Research in Progress
I am presenting my current research in progress, "Producing São Paulo: Memory, Place, & Power," at the Conference of Latin American Geography (CLAG) in Puerto Vallarta on 9 January 2026.
Abstract:
This research examines the intersection of place, memory, and neoliberal transformation in São Paulo, focusing on how the city’s spatial fabric reflects both the authoritarian legacy of Brazil’s military dictatorship (1964–1985) and the subsequent restructuring under neoliberal urbanism. Using a grid of spatial practices, the analysis situates São Paulo as a contested site where the production of space during the dictatorship—through securitized campuses, repressive policing of public squares, and infrastructural megaprojects—both constrained and enabled new urban imaginaries.
The study then considers how neoliberal reforms, privatization, and entrepreneurial urban governance have reshaped the landscape, often erasing or commodifying spaces of memory tied to student resistance, labor organizing, and state violence. By juxtaposing sites of repression—such as university precincts, detention centers, and protest squares—with contemporary spaces of capital accumulation and memorialization, the research highlights the uneven ways memory is inscribed onto the urban environment.

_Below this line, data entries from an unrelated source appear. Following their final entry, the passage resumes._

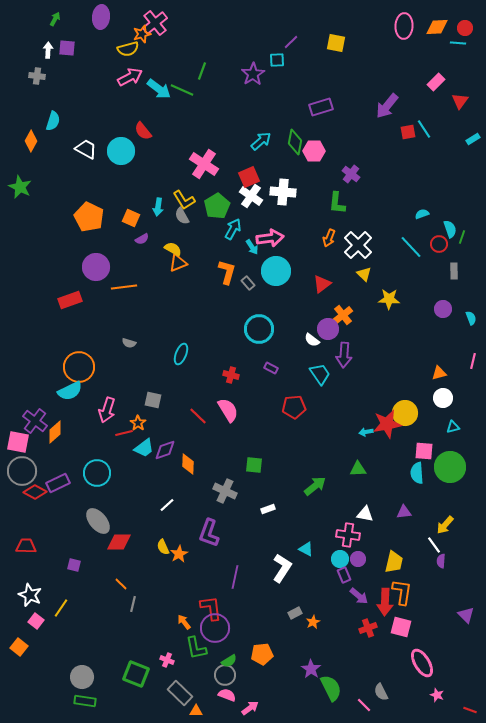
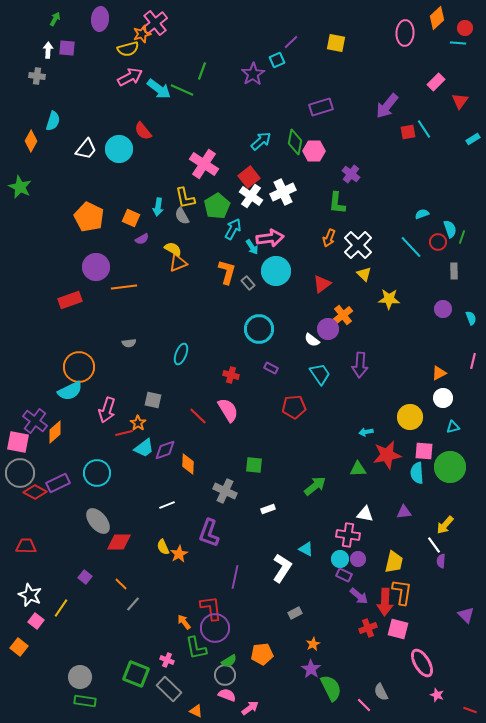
purple ellipse at (101, 17): moved 1 px left, 2 px down
pink ellipse at (404, 26): moved 1 px right, 7 px down
orange diamond at (437, 27): moved 9 px up; rotated 40 degrees counterclockwise
cyan square at (277, 60): rotated 21 degrees counterclockwise
white trapezoid at (86, 149): rotated 100 degrees clockwise
cyan circle at (121, 151): moved 2 px left, 2 px up
red square at (249, 177): rotated 15 degrees counterclockwise
white cross at (283, 192): rotated 30 degrees counterclockwise
yellow L-shape at (184, 200): moved 1 px right, 2 px up; rotated 20 degrees clockwise
red circle at (439, 244): moved 1 px left, 2 px up
gray semicircle at (129, 343): rotated 24 degrees counterclockwise
purple arrow at (344, 355): moved 16 px right, 10 px down
orange triangle at (439, 373): rotated 14 degrees counterclockwise
yellow circle at (405, 413): moved 5 px right, 4 px down
red star at (387, 424): moved 31 px down
gray circle at (22, 471): moved 2 px left, 2 px down
white line at (167, 505): rotated 21 degrees clockwise
purple square at (74, 565): moved 11 px right, 12 px down; rotated 24 degrees clockwise
purple rectangle at (344, 575): rotated 42 degrees counterclockwise
gray line at (133, 604): rotated 28 degrees clockwise
orange star at (313, 622): moved 22 px down
pink square at (401, 627): moved 3 px left, 2 px down
gray circle at (82, 677): moved 2 px left
gray rectangle at (180, 693): moved 11 px left, 4 px up
orange triangle at (196, 711): rotated 24 degrees clockwise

Methodologically, this project combines archival work, field observation, and critical spatial analysis to interrogate how historical geographies of authoritarian control persist within, and are transformed by, neoliberal spatial logics. The paper argues that attending to place and memory within São Paulo’s neoliberal present not only illuminates the city’s fractured histories but also reveals the enduring power of spatial practices in shaping collective remembrance and forgetting.